I'm just waiting for D to post a comment on this...
*snigger*
pix · September 23, 2003 09:32I've always thought that the big problem with the "one person cooks, other person washes up" strategy was that it encourages the cooker to have no regard for economy of utensil use.
But I'm not sure men are worse than this than women. I remember a quote that struck a chord with me from that bloke who used to write about his crazy girlfriend (his site has now moved so i can't find a URL, but I've find the quote elsewhere - excuse me if I quote it...):
"Now, the thing is, if you're an English male, what you do when you leave home is go to the shop nearest to your new place, buy a Pot Noodle (Chicken and Mushroom), feast on its delights slumped on the sofa in front of the TV, swill out the plastic carton it came in, then use this carton for all your subsequent meals until you get married. There's a beauty of economy to it. Thus, when I cook a meal for four, the aftermath left in the sink as I carry the gently steaming plates to the table is a single saucepan and, if I've pulled out the all stops to dazzle visiting Royalty, perhaps a spoon".
But what's the alternative? Take it in turns to both cook and clear up? Never going to happen... Dishwasher purchase is therefore absolutely the way forward.
Iain · September 23, 2003 10:05Fitting with our usual theme of being utterly nauseating as a couple, Pete and I have established a co-cooking, co-clearing up routine. But we only see each other at weekends, so perhaps it would deteriorate if we lived together in real life.
And then I would flutter my eyelashes at him, and he would buy me a dishwasher...
Karen · September 23, 2003 10:07I can't actually load my own blog this morning, and now I find that I don't need to.
Trust you and Kate to gang up on me.
Mark · September 23, 2003 10:14Considering that our new flat will have a dishwasher I'm wondering if the cooking/washing arrangement will still stand or if suddenly I'll be expected to cook as well...
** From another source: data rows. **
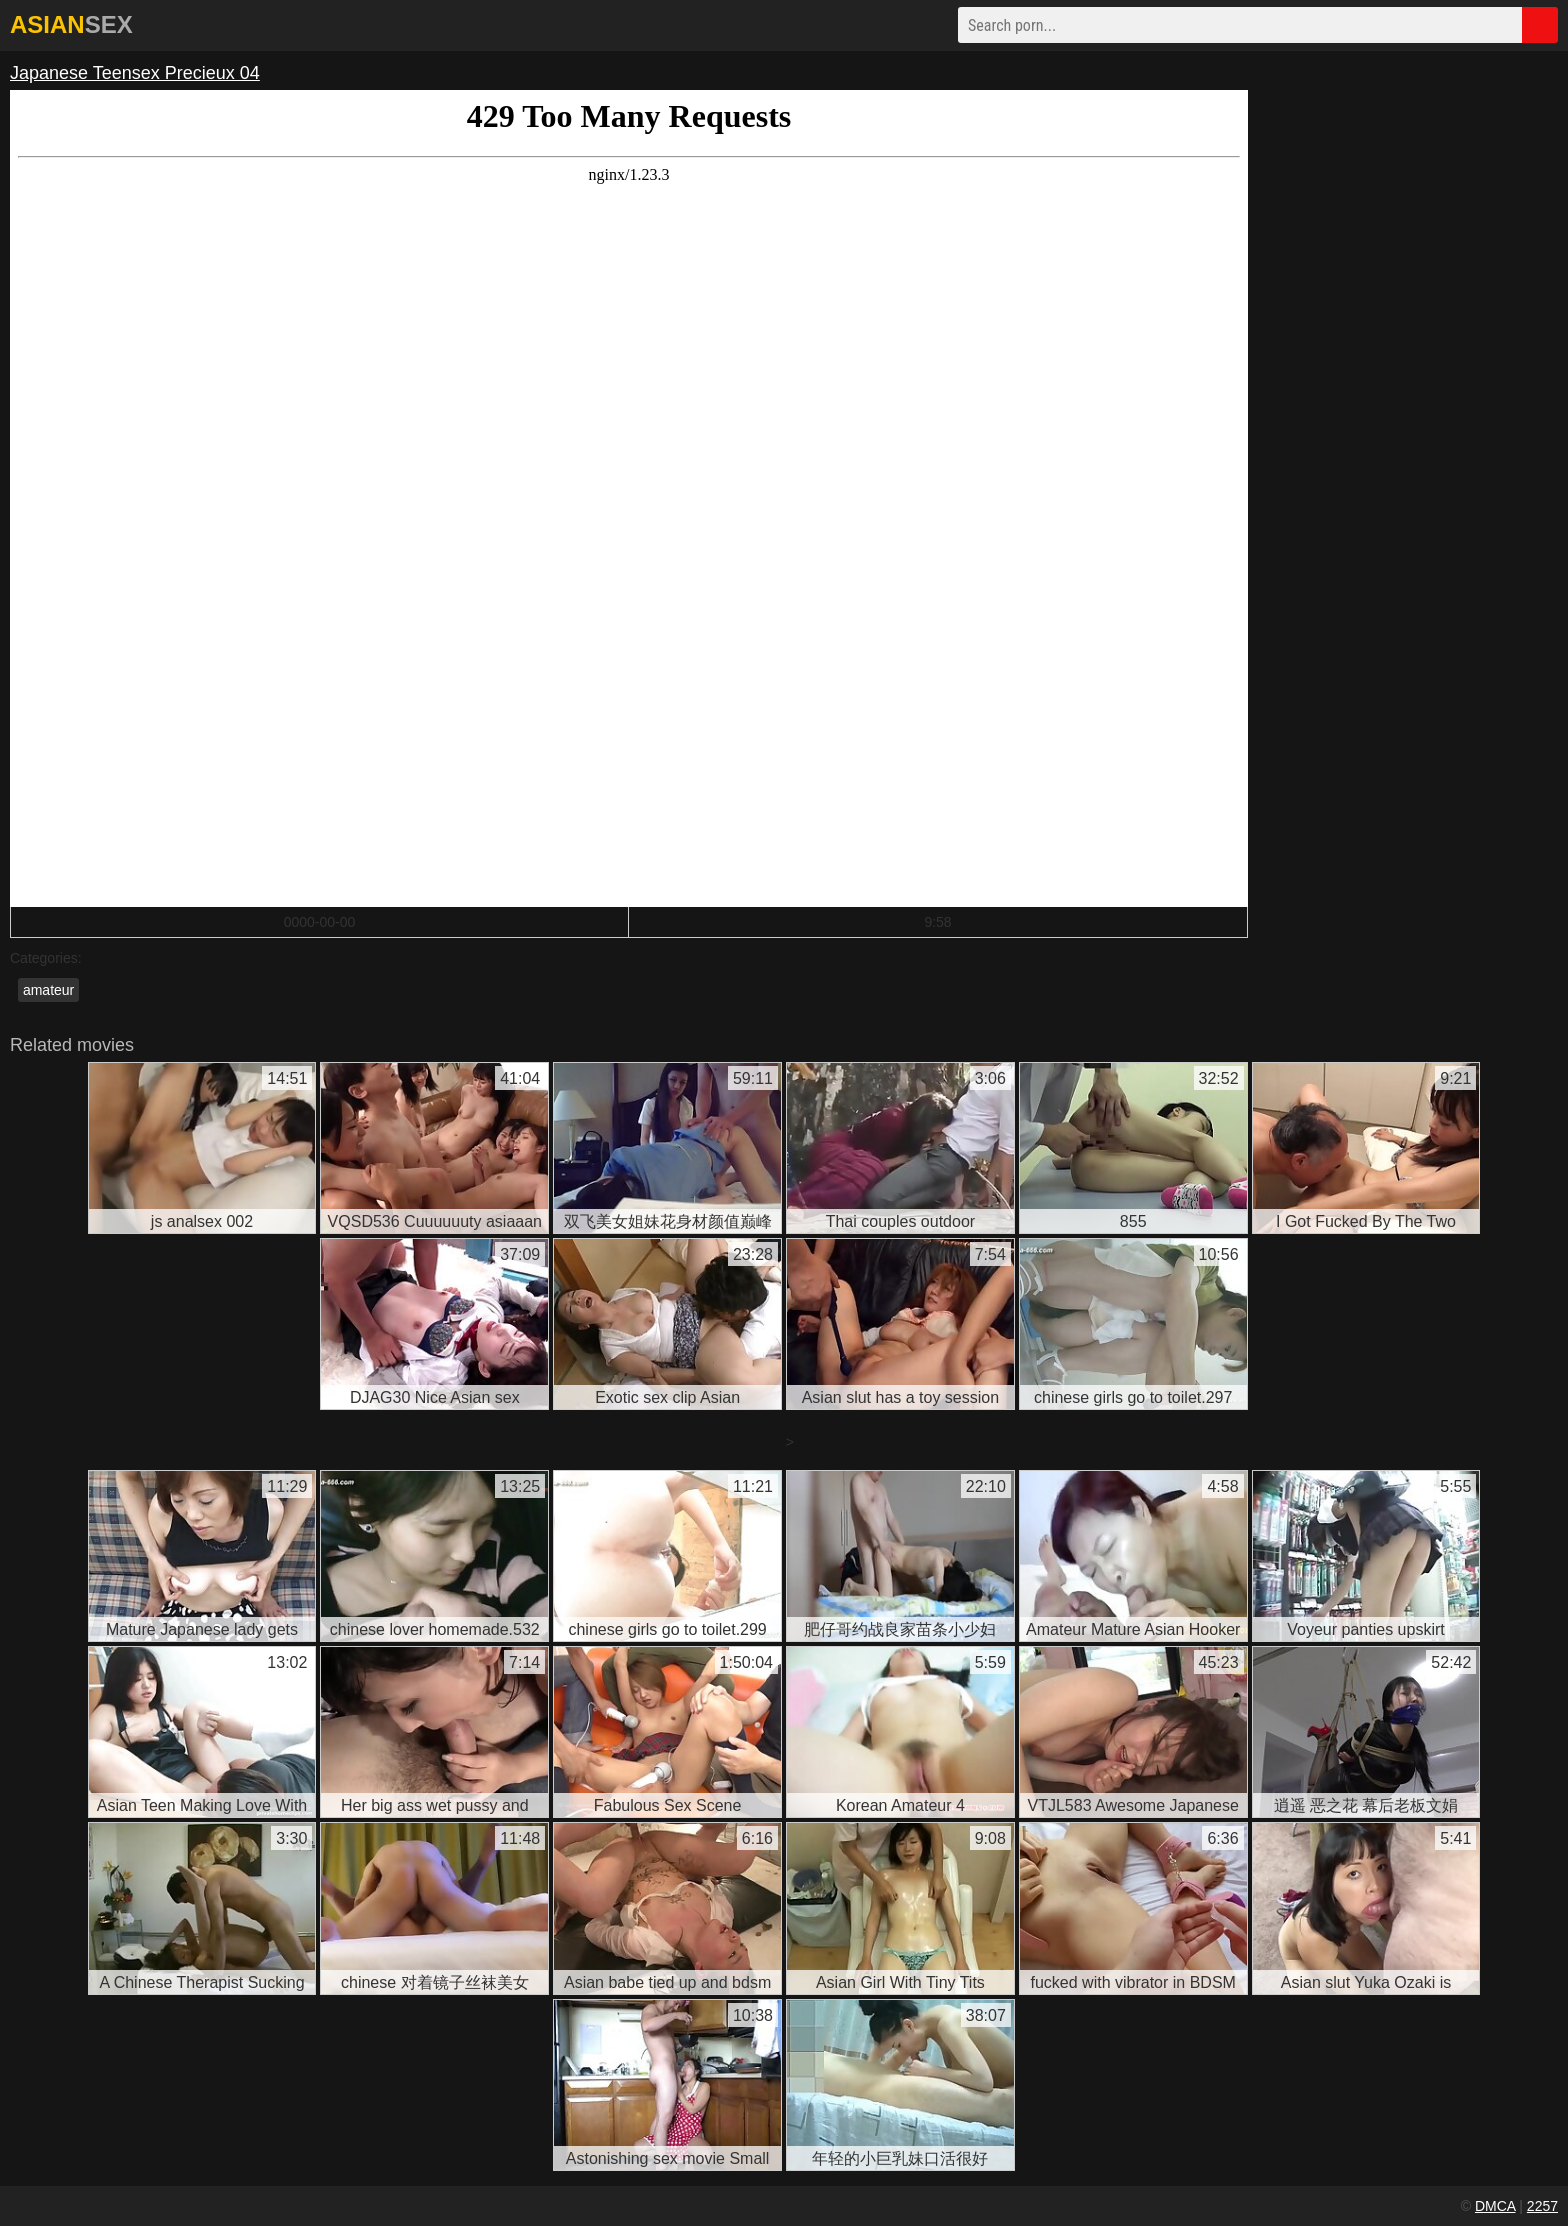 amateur (48, 990)
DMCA (1495, 2206)
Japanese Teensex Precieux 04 (135, 73)
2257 (1542, 2206) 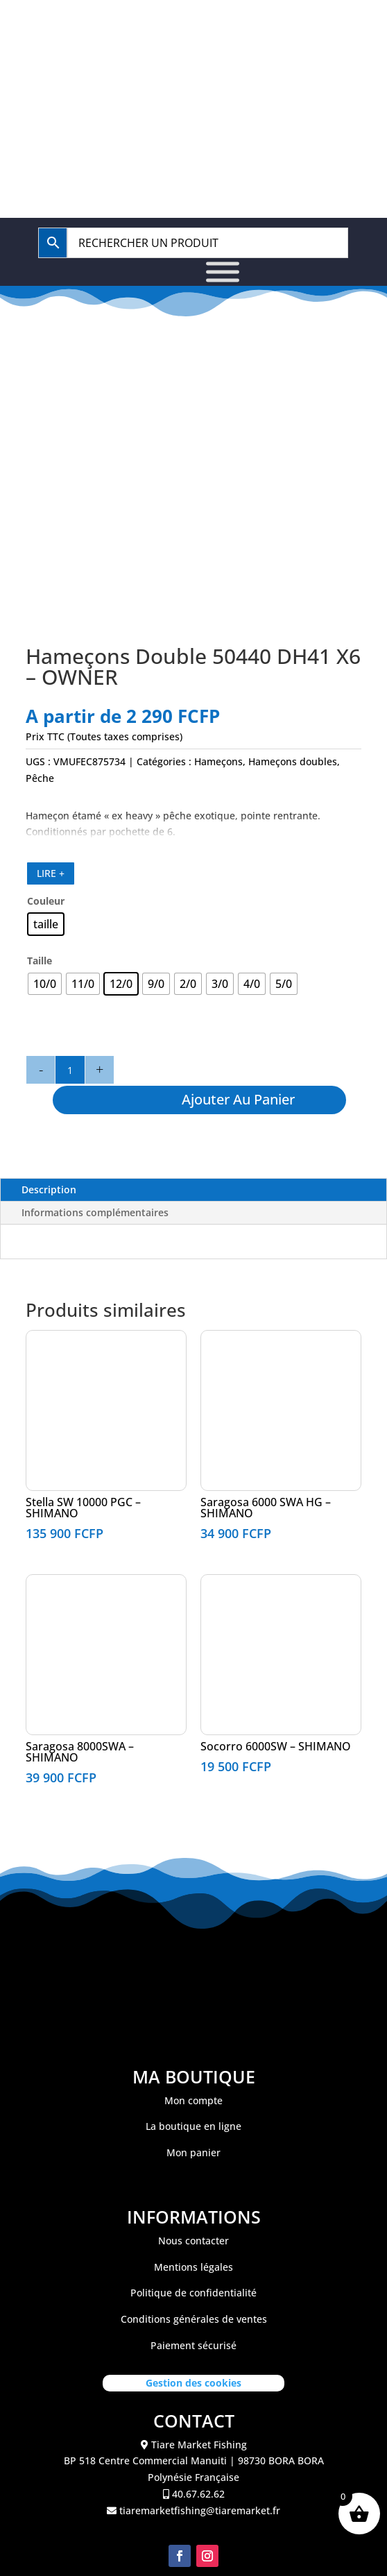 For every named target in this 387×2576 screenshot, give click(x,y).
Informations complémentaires (95, 1212)
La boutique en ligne (193, 2126)
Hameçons (218, 761)
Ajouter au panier (238, 1099)
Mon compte (193, 2100)
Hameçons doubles (292, 761)
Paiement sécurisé (193, 2345)
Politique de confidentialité (193, 2292)
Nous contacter (193, 2240)
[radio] (45, 924)
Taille (39, 960)
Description (49, 1189)
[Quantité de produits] (70, 1070)
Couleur (45, 900)
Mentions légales (193, 2267)
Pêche (40, 778)
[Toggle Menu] (222, 272)
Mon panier (193, 2152)
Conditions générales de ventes (194, 2319)
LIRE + (50, 873) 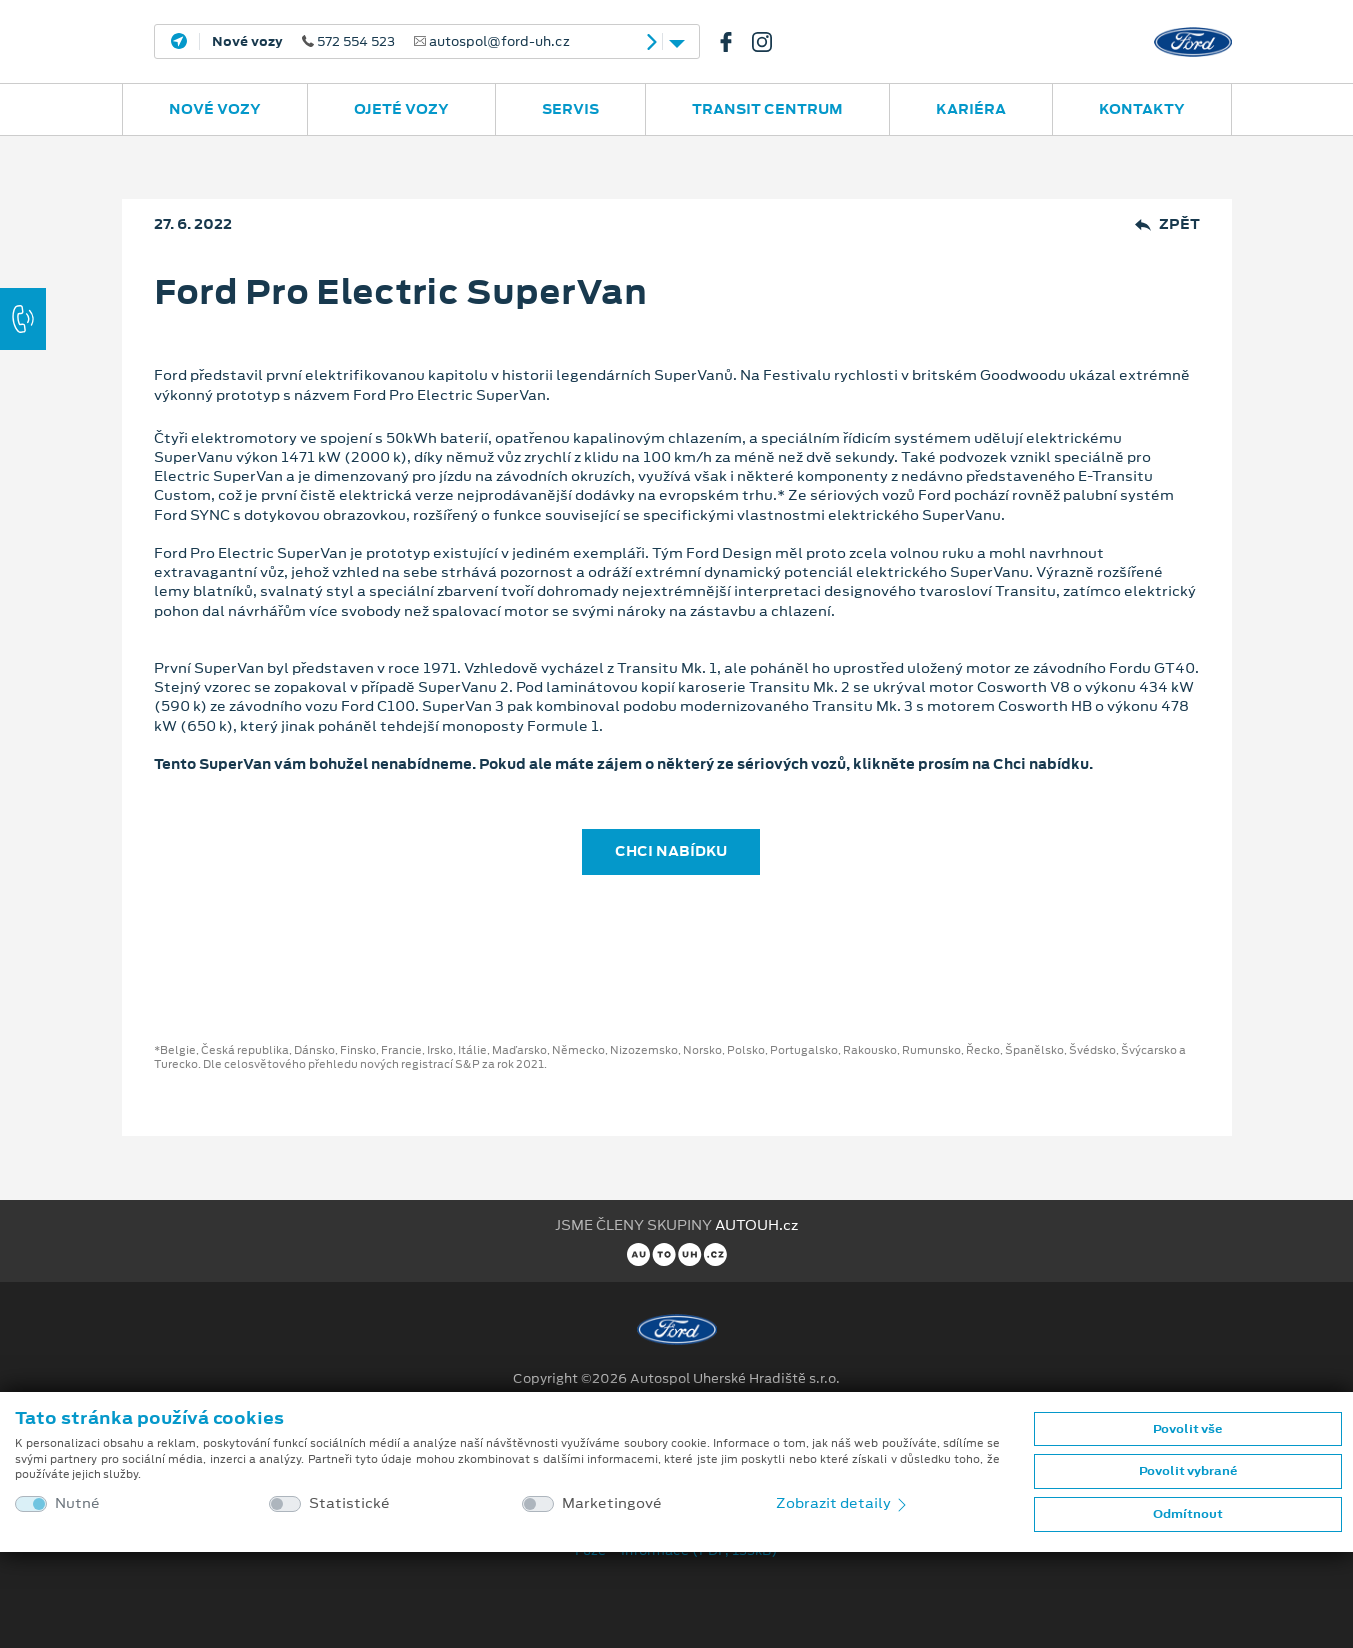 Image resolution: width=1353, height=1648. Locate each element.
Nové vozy (215, 109)
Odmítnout (1188, 1514)
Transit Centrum (767, 109)
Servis (570, 109)
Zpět (1167, 224)
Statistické (349, 1503)
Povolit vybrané (1188, 1471)
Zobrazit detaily (843, 1503)
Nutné (77, 1503)
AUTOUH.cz (756, 1225)
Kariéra (971, 109)
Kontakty (1142, 109)
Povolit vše (1187, 1429)
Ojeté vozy (401, 109)
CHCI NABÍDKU (671, 851)
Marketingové (612, 1503)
D · September 23, 2003 10:53Iain, it was Mil Millington's "things my girlfriend and I have argued about" and it's now situated on this page (and it's easier to do a search for "noodle", which takes you straight to it on this page). Enjoy.
lyle · September 23, 2003 11:04Just don't buy the book, its crap.
D · September 23, 2003 11:10I'm gooing to print this out, laminate it, and stick it in my kitchen.
pinky · September 23, 2003 13:19I don't have a partner, but I do have kids *grin*
I'm afraid to say that you, Kate and Krissa have inspired me sufficiently to commence a second series. Apologies to all.